Instructions for the task: I need the number of lines in the listing below that contain "年及以上工作经历", and only that number.

Data listing:
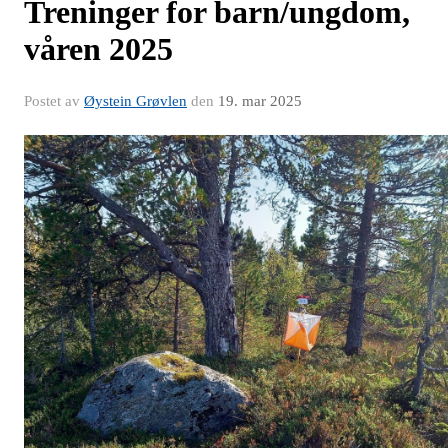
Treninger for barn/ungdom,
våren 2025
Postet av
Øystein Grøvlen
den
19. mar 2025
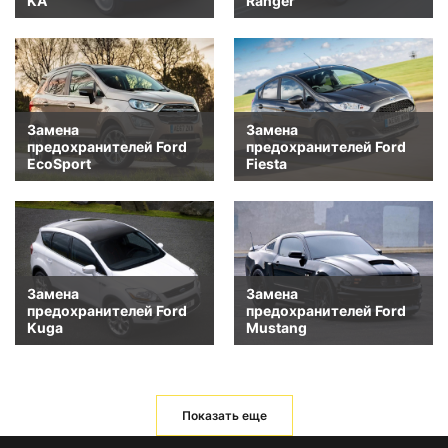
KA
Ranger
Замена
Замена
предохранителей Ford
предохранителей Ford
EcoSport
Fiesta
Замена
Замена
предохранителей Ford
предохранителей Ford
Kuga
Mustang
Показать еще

* * *

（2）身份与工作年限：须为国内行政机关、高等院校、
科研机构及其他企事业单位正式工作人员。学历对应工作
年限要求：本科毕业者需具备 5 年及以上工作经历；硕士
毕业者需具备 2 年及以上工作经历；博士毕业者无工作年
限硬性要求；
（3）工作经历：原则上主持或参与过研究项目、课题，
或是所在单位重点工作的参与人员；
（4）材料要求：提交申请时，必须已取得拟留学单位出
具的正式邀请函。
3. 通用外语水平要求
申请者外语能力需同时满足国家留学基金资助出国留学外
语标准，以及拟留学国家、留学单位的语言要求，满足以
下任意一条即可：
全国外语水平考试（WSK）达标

Solution to the problem: 2